L’héritage des films bourekas : un miroir de la société israélienne

Les films bourekas: des comédies populaires cultes des années 60/70

Les films bourekas sont un genre de comédies populaires qui ont marqué le cinéma israélien des années 1960 et 1970. Pour un public français, on pourrait les comparer à des classiques comme La Grande Vadrouille ou La 7e Compagnie : des films à succès qui, malgré leurs budgets modestes, ont su traverser les générations et devenir des œuvres cultes.

Ces films racontent le quotidien des Juifs originaires du Moyen-Orient et d'Afrique du Nord, souvent appelés Juifs mizrahis ou orientaux. Ils dépeignent leur vie en Israël, en mettant souvent en scène les tensions culturelles entre cette population et les Juifs ashkénazes, d'origine européenne. La particularité des films bourekas réside dans l'utilisation de stéréotypes. Les personnages mizrahis y sont souvent représentés de manière caricaturale : peu éduqués, avec une famille nombreuse, parlant l'hébreu avec un fort accent et parfois présentés comme paresseux. Ces clichés ont suscité de vives critiques, certains y voyant une forme de racisme. Cependant, il est important de noter que les personnages ashkénazes ne sont pas épargnés et sont eux aussi décrits de manière stéréotypée, souvent comme des intellectuels distants et froids.

les films bourekas: une succession de clichés

Cette approche stéréotypée fait des films bourekas un miroir de la société israélienne de l'époque et de ses conflits ethniques et de classes, le tout enveloppé dans une comédie populaire et accessible.

Ces films ont progressivement disparu des écrans à la fin des années 1970, à mesure que le cinéma israélien s'est tourné vers des sujets plus politiques et sociaux. Pourtant, leur importance historique est indéniable. Revoir ces œuvres aujourd'hui permet de saisir une facette de l'histoire israélienne souvent ignorée par la propagande de l'époque. Alors que le sionisme mettait en avant l'image d'un « nouveau Juif » idéal — patriote, travaillant la terre dans un kibboutz et incarnant des valeurs collectives — les films bourekas, malgré leurs clichés, brossaient un portrait bien différent. Ils mettaient en lumière la réalité des Juifs orientaux (mizrahis), souvent pauvres, peu éduqués et parqués dans des camps de transit.

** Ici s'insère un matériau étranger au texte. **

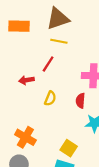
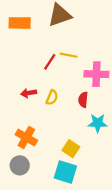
yellow line: (59, 41) -> (69, 55), moved
red arrow: (26, 80) -> (29, 93), moved

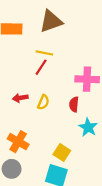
yellow line: (69, 55) -> (44, 53), moved
cyan star: (98, 123) -> (88, 127), turned 30

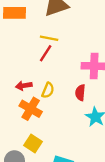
orange cross: (18, 142) -> (31, 109), moved
yellow square: (62, 153) -> (33, 143), moved

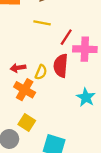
red line: (46, 53) -> (66, 37), moved
red semicircle: (80, 93) -> (61, 66), moved, size x1.5

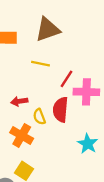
red arrow: (18, 68) -> (19, 101), moved
yellow semicircle: (41, 72) -> (39, 117), turned 136

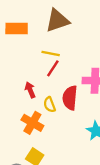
red line: (66, 79) -> (53, 68), moved
red arrow: (19, 101) -> (30, 90), turned 77

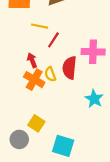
yellow line: (51, 53) -> (40, 26), moved
orange cross: (32, 123) -> (34, 80), moved

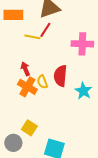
red line: (53, 40) -> (45, 30), moved
pink cross: (93, 52) -> (82, 44), moved
cyan star: (94, 99) -> (83, 91), moved

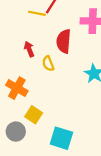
red semicircle: (60, 76) -> (64, 41), moved
orange cross: (27, 87) -> (17, 88), moved

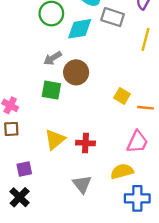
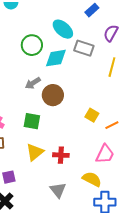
green square: (51, 90) -> (32, 121), moved
orange line: (146, 108) -> (112, 125), turned -32
yellow semicircle: (122, 171) -> (92, 179), turned 42

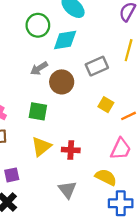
gray rectangle: (84, 48) -> (97, 66), moved, turned -42

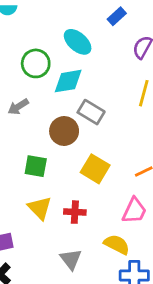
gray rectangle: (97, 66) -> (91, 112), moved, turned 55
gray arrow: (39, 68) -> (18, 107), moved
yellow square: (106, 105) -> (95, 169), moved, size x1.5
yellow triangle: (41, 147) -> (40, 208), turned -35

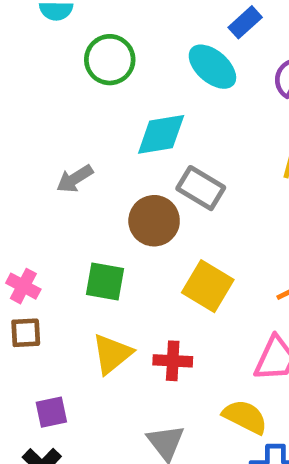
cyan ellipse: (78, 42) -> (212, 67), moved
green circle: (36, 63) -> (110, 60), moved
yellow triangle: (40, 208) -> (112, 354), turned 35

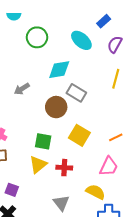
blue rectangle: (245, 22) -> (104, 21), moved
green square: (105, 281) -> (43, 141), moved
purple square: (51, 412) -> (12, 190), turned 32

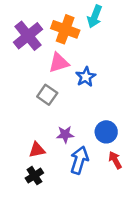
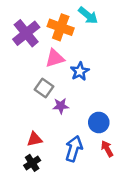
cyan arrow: (95, 17) -> (88, 15), turned -72
purple star: (65, 134) -> (61, 106), moved

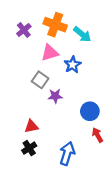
cyan arrow: (88, 15) -> (82, 34), moved
purple cross: (26, 33) -> (24, 30), size x0.6
blue arrow: (74, 149) -> (67, 153), moved

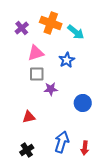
pink triangle: (50, 53) -> (36, 53), moved
gray square: (40, 80) -> (37, 74), turned -35
red arrow: (97, 135) -> (85, 148), moved, turned -144
black cross: (29, 148) -> (27, 150), moved

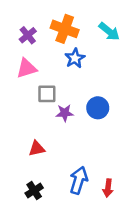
cyan arrow: (76, 32) -> (109, 31), moved
pink triangle: (36, 53) -> (27, 68), moved
blue star: (67, 60) -> (75, 58), moved
blue circle: (83, 103) -> (98, 108), moved

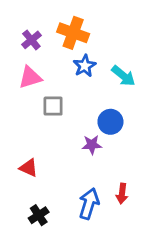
cyan arrow: (109, 31) -> (123, 76), moved
purple star: (65, 113) -> (92, 145), moved
red triangle: (37, 149) -> (29, 168), moved, turned 36
red arrow: (108, 188) -> (122, 194), moved

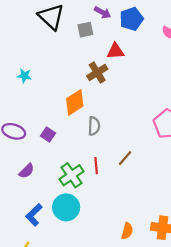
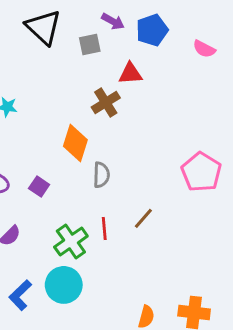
orange diamond: (75, 102) -> (75, 143), turned -40

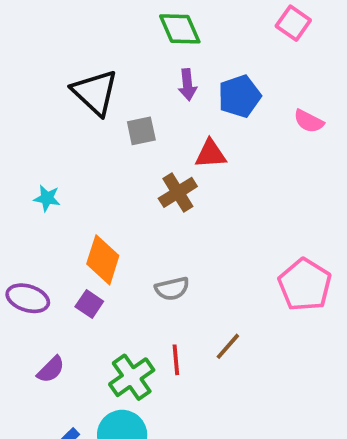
purple arrow: (113, 21) -> (187, 85), turned 55
gray square: (90, 45) -> (141, 131), moved
orange diamond: (75, 143) -> (103, 260), moved
gray semicircle: (101, 175) -> (172, 289), turned 75

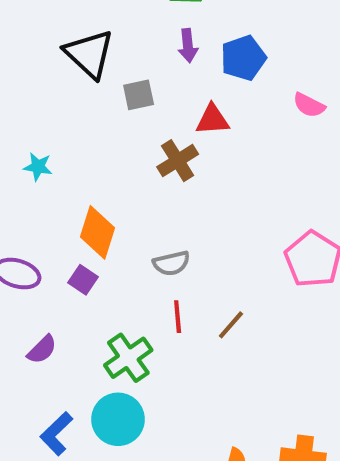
pink semicircle: (309, 121) -> (309, 105), moved
red line: (176, 360) -> (178, 317), moved

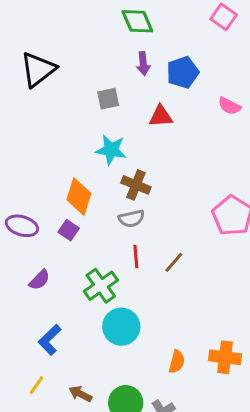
black triangle: (89, 54) -> (38, 69), moved, turned 39
brown cross: (178, 161) -> (136, 185), moved, turned -36
cyan star: (38, 167) -> (111, 150), moved, size x1.5
cyan circle: (118, 419) -> (121, 327), moved

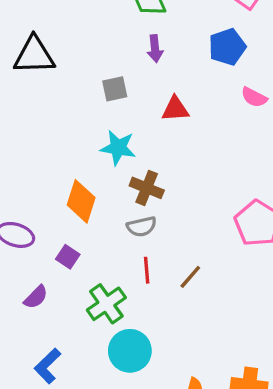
black triangle: (38, 69) -> (34, 55), turned 36
blue pentagon: (183, 72) -> (227, 47), moved
purple square: (69, 230) -> (68, 257), moved

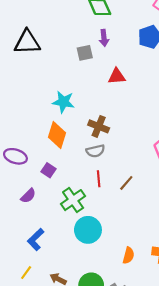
gray square: (115, 89) -> (85, 53), moved
cyan star: (118, 148) -> (63, 102), moved

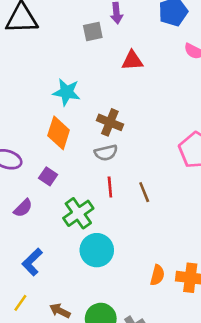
brown line: (126, 183) -> (144, 192), turned -63
orange semicircle: (128, 255) -> (157, 275), moved

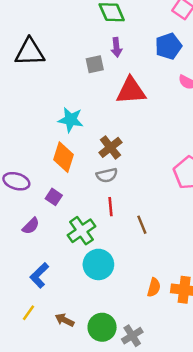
red triangle: (132, 60) -> (131, 91), size x1.5
brown cross: (110, 122) -> (110, 147), turned 30
brown line: (144, 192) -> (142, 225), moved

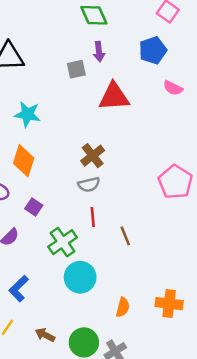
cyan star: (71, 120) -> (27, 114), moved
orange diamond: (63, 157) -> (24, 161), moved
orange semicircle: (154, 287) -> (123, 307), moved

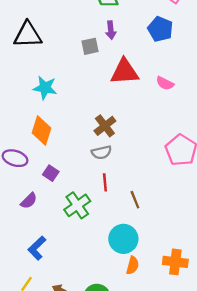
blue pentagon: (153, 50) -> (160, 29), turned -30
pink semicircle: (173, 88) -> (165, 83), moved
cyan circle: (80, 277) -> (123, 239), moved

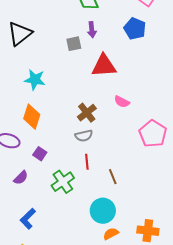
black triangle: (28, 35) -> (20, 34), turned -36
pink semicircle: (165, 83) -> (122, 102), moved
orange semicircle: (133, 265) -> (111, 234), turned -133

Ces films ont donc eu le mérite, même de manière caricaturale, de révéler le profond clivage ethnique et social qui existait entre l'élite ashkénaze, éduquée et au pouvoir, et une population orientale marginalisée. Il est d'ailleurs révélateur que de nombreux films bourekas aient été réalisés ...par des ashkénazes, ce qui souligne le regard parfois condescendant et le mépris de classe qui imprégnait la société de l'époque.

L'incroyable succès de Sallah Shabati

L'histoire du premier film bourekas, Sallah Shabati, est une anecdote fascinante à elle seule. Lors de son avant-première, le film a été accueilli avec dédain par l'élite israélienne qui a jugé la qualité déplorable. L'événement a été perçu comme un échec total.

Pourtant, personne ne s'attendait à l'immense succès populaire qui allait suivre. En l'espace de quelques mois, 1,2 million d'Israéliens se sont précipités dans les salles pour voir le film. À une époque où le pays ne comptait que 2,5 millions d'habitants, cela témoigne de l'ampleur sans précédent du phénomène.

Ce succès a propulsé le film sur la scène internationale : Sallah Shabati a remporté le Golden Globe et a été nominé pour l'Oscar du meilleur film étranger.

Ironie de l'histoire, le rôle de Sallah Shabati, un Juif marocain typique du genre, a été interprété par l'acteur ashkénaze Chaim Topol, plus tard mondialement connu pour son rôle de Tevye dans Un violon sur le toit. Ce choix de casting illustre à quel point la représentation des Juifs orientaux à l'écran était, dès le début, filtrée par le regard de l'élite culturelle ashkénaze.